Thursday, October 05, 2006

What the Deuce?

If you're anything like my past self, then the words "My", "Fair" and "Lady" conjure up images of boring, oldskool, daytime crap. I used to be like this.

Then I saw the last 10 minutes of My Fair Lady for the first time in years. And my brain broke. What I had previously read as a corny, generic 'rags to riches' romance is actually a foretelling of Stewie from the Family Guy. Seriously. What the hell? Stewie in My Fair Lady?

Watch this "you tube" movie I made. It proves many things. Like, for instance, the words I just said:


Also, in case you don't know who Stewie is. I found a crummy video:

5 Comments:

At 10/06/2006 09:25:00 AM, Anonymous Anonymous said...

Eliza has also foreseen every single fashion trend in the 21st century (excluding bling-bling, but Willy Wonka had that covered)

 
At 10/08/2006 05:22:00 PM, Anonymous Anonymous said...

where did you get the seth and summer stencils from? and how much would you charge to put up a few stencils in my house?

 
At 10/09/2006 05:09:00 PM, Blogger conditionals said...

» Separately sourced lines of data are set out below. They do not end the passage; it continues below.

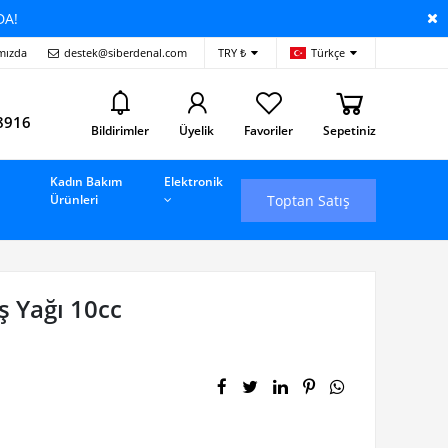
DA!
mızda
destek@siberdenal.com
TRY ₺
Türkçe
i
8916
Bildirimler
Üyelik
Favoriler
Sepetiniz
Kadın Bakım
Elektronik
Toptan Satış
Ürünleri
ş Yağı 10cc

I got them with my stencilling knife.

I don't know... is it a crack house?

 
At 10/15/2006 02:48:00 AM, Anonymous Anonymous said...

hey,
i like your style, youre funny

came accross this by chance, was looking for mr minit... got to your jan 2005 blog... happen to be in vienna just now

will you write back? and is your name will, i just figured that out

(this keyboard still confuses me)

 
At 10/15/2006 03:02:00 AM, Blogger conditionals said...

Man, those crazy German QWERTZ keyboards. At least they're not AZERTY, like the sneaky French. (I just read a whole wikipedia article on 'QWERTY' - It was informative).

I don't know if I elaborated on my grand Mr. Minit scheme in that post, but it's been a dream of mine for years to totally rethink the whole Mr. Minit franchise.

The lame key cutting is a total waste. Get this - in my version of Mr. Minit, you go up to the store, and ask them to build you anything (out of everything ever), and Mr. Minit does the best he can in a minute. Then he hands over his work to you.

Sure, you can't afford that iPod you've always wanted, but you CAN own a minute's worth of it - some random cords soldered to an LCD.

The possibilities are endless. And awesome.